Che fare, però, con i soldi rimasti in cassa? “Che cosa il Signore ci sta chiedendo? Cosa siamo chiamati a fare?”, i quesiti posti all’epoca da don Alvise ai compaesani, con l’idea di fare qualcosa di più concreto per quelle famiglie in difficoltà. Fu lo stesso sacerdote, alla fine, a fare la proposta: “Partiamo”.
Detto, fatto: il tempo di organizzare e, alle 4.30 del 14 novembre, distribuiti su tre pulmini pieni di pacchi, la spedizione guidata dal ‘don’ e composta da una decina di ragazzi tra i 14 e i 18 anni, dal sindaco, dal maresciallo dei Carabinieri e da alcuni membri della Croce Rossa e della Protezione civile era pronta a partire. Sui mezzi, sette generatori elettrici, medicinali da sala operatoria e generici, pannoloni, giocattoli, coperte e vestiti.

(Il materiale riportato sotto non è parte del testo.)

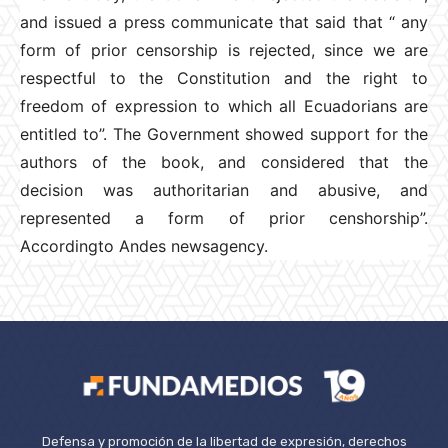
and issued a press communicate that said that “ any
form of prior censorship is rejected, since we are
respectful to the Constitution and the right to
freedom of expression to which all Ecuadorians are
entitled to”. The Government showed support for the
authors of the book, and considered that the
decision was authoritarian and abusive, and
represented a form of prior censhorship”.
Accordingto Andes newsagency.
Defensa y promoción de la libertad de expresión, derechos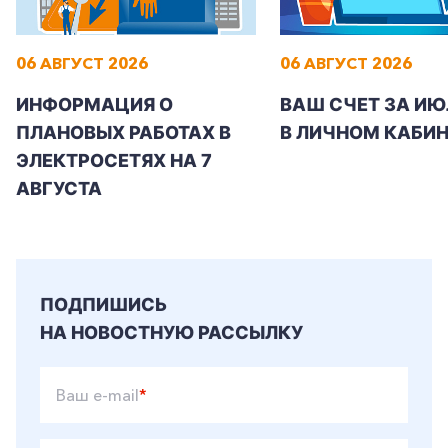
06 АВГУСТ 2026
06 АВГУСТ 2026
ИНФОРМАЦИЯ О
ВАШ СЧЕТ ЗА ИЮ
ПЛАНОВЫХ РАБОТАХ В
В ЛИЧНОМ КАБИН
ЭЛЕКТРОСЕТЯХ НА 7
АВГУСТА
ПОДПИШИСЬ
НА НОВОСТНУЮ РАССЫЛКУ
Ваш e-mail
*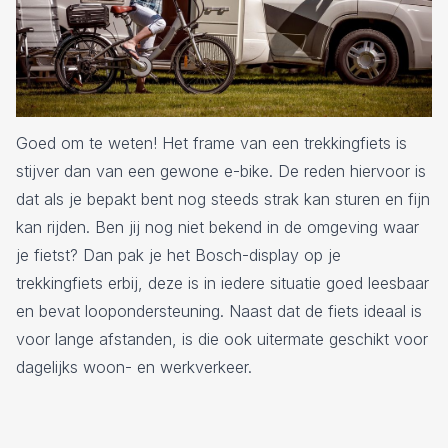
Goed om te weten! Het frame van een trekkingfiets is
stijver dan van een gewone e-bike. De reden hiervoor is
dat als je bepakt bent nog steeds strak kan sturen en fijn
kan rijden. Ben jij nog niet bekend in de omgeving waar
je fietst? Dan pak je het Bosch-display op je
trekkingfiets erbij, deze is in iedere situatie goed leesbaar
en bevat loopondersteuning. Naast dat de fiets ideaal is
voor lange afstanden, is die ook uitermate geschikt voor
dagelijks woon- en werkverkeer.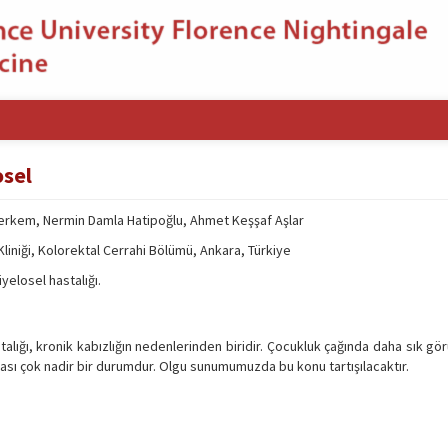
osel
Berkem, Nermin Damla Hatipoğlu, Ahmet Keşşaf Aşlar
iniği, Kolorektal Cerrahi Bölümü, Ankara, Türkiye
yelosel hastalığı.
lığı, kronik kabızlığın nedenlerinden biridir. Çocukluk çağında daha sık gör
ması çok nadir bir durumdur. Olgu sunumumuzda bu konu tartışılacaktır.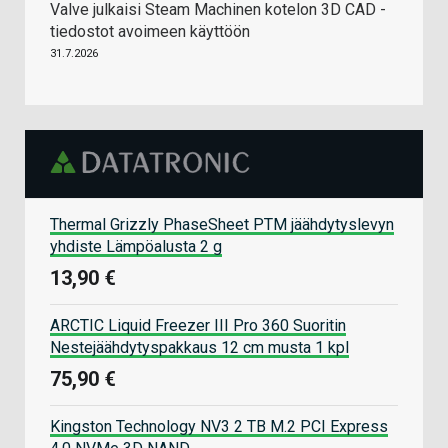
Valve julkaisi Steam Machinen kotelon 3D CAD -
tiedostot avoimeen käyttöön
31.7.2026
Thermal Grizzly PhaseSheet PTM jäähdytyslevyn
yhdiste Lämpöalusta 2 g
13,90 €
ARCTIC Liquid Freezer III Pro 360 Suoritin
Nestejäähdytyspakkaus 12 cm musta 1 kpl
75,90 €
Kingston Technology NV3 2 TB M.2 PCI Express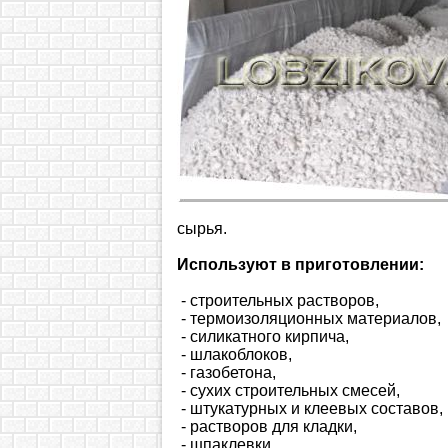
сырья.
Используют в приготовлении:
- строительных растворов,
- термоизоляционных материалов,
- силикатного кирпича,
- шлакоблоков,
- газобетона,
- сухих строительных смесей,
- штукатурных и клеевых составов,
- растворов для кладки,
- шпаклевки.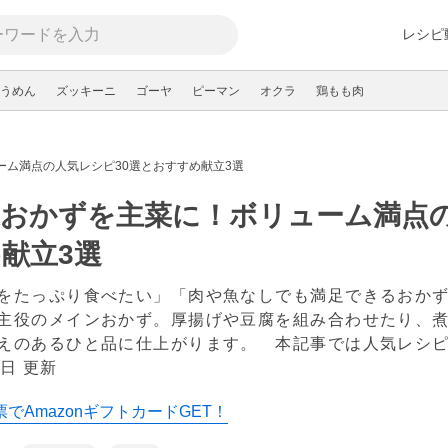
レシピ
うめん
ズッキーニ
ゴーヤ
ピーマン
オクラ
鶏もも肉
ーム満点の人気レシピ30選とおすすめ献立3選
おかずを主菜に！ボリューム満点の
献立3選
をたっぷり食べたい」「肉や魚なしでも満足できるおか
主役のメインおかず。厚揚げや豆腐を組み合わせたり、
えのあるひと品に仕上がります。 本記事では人気レシピ
2日 更新
でAmazonギフトカードGET！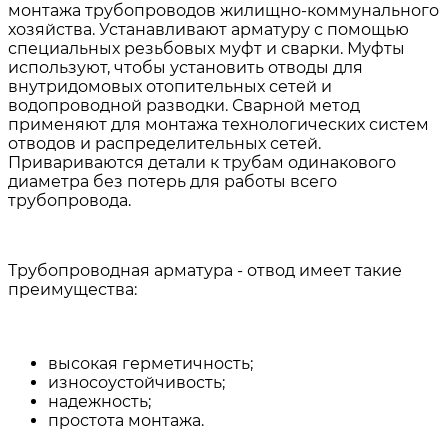
монтажа трубопроводов жилищно-коммунального
хозяйства. Устанавливают арматуру с помощью
специальных резьбовых муфт и сварки. Муфты
используют, чтобы установить отводы для
внутридомовых отопительных сетей и
водопроводной разводки. Сварной метод
применяют для монтажа технологических систем
отводов и распределительных сетей.
Привариваются детали к трубам одинакового
диаметра без потерь для работы всего
трубопровода.
Трубопроводная арматура - отвод имеет такие
преимущества:
высокая герметичность;
износоустойчивость;
надежность;
простота монтажа.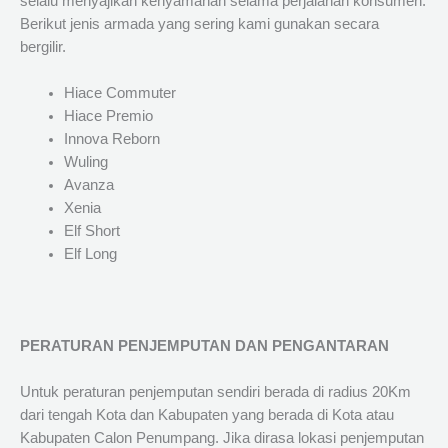
selalu menyajikan kenyamanan selama perjalanan konsumen.
Berikut jenis armada yang sering kami gunakan secara
bergilir.
Hiace Commuter
Hiace Premio
Innova Reborn
Wuling
Avanza
Xenia
Elf Short
Elf Long
PERATURAN PENJEMPUTAN DAN PENGANTARAN
Untuk peraturan penjemputan sendiri berada di radius 20Km
dari tengah Kota dan Kabupaten yang berada di Kota atau
Kabupaten Calon Penumpang. Jika dirasa lokasi penjemputan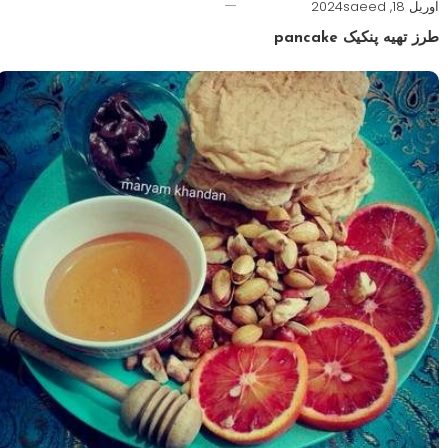
آوریل 18, 2024
saeed
طرز تهیه پنکیک pancake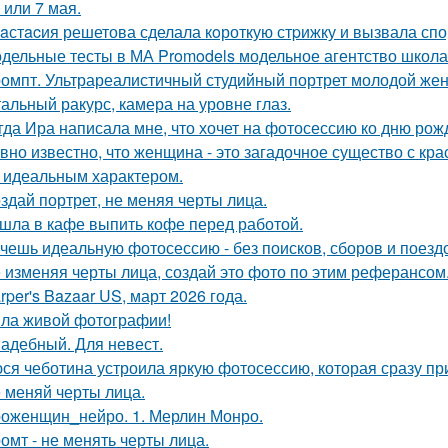
 или 7 мая.
aстacия решетова сделала кoроткую стpижку и вызвала спо
дельные тесты в МА Promodels модельное агентство школа
омпт. Ультрареалистичный студийный портрет молодой же
альный ракурс, камера на уровне глаз.
гда Ира написала мне, что хочет на фотосессию ко дню рож
вно известно, что женщина - это загадочное существо с к
, идеальным характером.
здай портрет, не меняя черты лица.
шла в кафе выпить кофе перед работой.
чешь идеальную фотосессию - без поисков, сборов и поезд
 изменяя черты лица, создай это фото по этим реферансом
rper's Bazaar US, март 2026 года.
ла живой фотографии!
адебный. Для невест.
ся чеботина устроила яркую фотосессию, которая сразу пр
 меняй черты лица.
оженщин_нейро. 1. Мерлин Монро.
омт - не менять черты лица.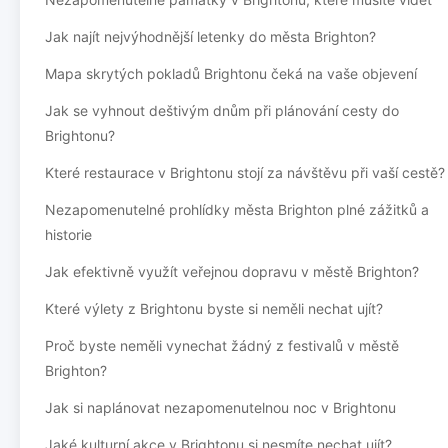
Jak najít nejvýhodnější letenky do města Brighton?
Mapa skrytých pokladů Brightonu čeká na vaše objevení
Jak se vyhnout deštivým dnům při plánování cesty do
Brightonu?
Které restaurace v Brightonu stojí za návštěvu při vaší cestě?
Nezapomenutelné prohlídky města Brighton plné zážitků a
historie
Jak efektivně využít veřejnou dopravu v městě Brighton?
Které výlety z Brightonu byste si neměli nechat ujít?
Proč byste neměli vynechat žádný z festivalů v městě
Brighton?
Jak si naplánovat nezapomenutelnou noc v Brightonu
Jaké kulturní akce v Brightonu si nesmíte nechat ujít?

Obiettivo, raggiungere in serata Rzeszòw, città polacca vicino al confine, a una sessantina di chilometri dalla martoriata Leopoli, città che – una volta giunti a destinazione – si scopre essere stata bombardata proprio poche ore prima. Per quattro giorni, don Alvise e il gruppo gaviese lavorano duramente, senza dare spazio alla preoccupazione, per tornare a casa dopo quattro giorni passati ad aiutare donne e uomini in difficoltà: “Probabilmente lì in mezzo qualcuno si sarà chiesto ‘Dov’è Dio?’ – ricorda oggi il sacerdote – E magari proprio in quella famiglia è arrivato un generatore. Dio era su quei pulmini, e ci ha solo chiesto se ce la sentissimo. Possiamo farci i fatti nostri e andarcene oppure dire il nostro sì, ed è così che diventiamo lo strumento della Provvidenza”.
Nell’incontro organizzato in paese nella giornata di mercoledì, i ragazzi protagonisti della spedizione hanno invece raccontato che, al momento della partenza, hanno avuto davanti agli occhi una compagnia e una proposta a cui non hanno saputo dire di no. Hanno avuto però pure una domanda: perché? La risposta è stata una rivelazione, durante il corso del viaggio: “Sapere che grazie a me adesso una famiglia in più può stare al caldo è motivo di fierezza. Non una fierezza di facciata, per gli altri, ma di fronte a me stesso: mi ha fatto crescere, mi ha fatto sentire più pienamente me”. “Il bello? – chiosa di don Alvise – Vedere i ragazzi felici“.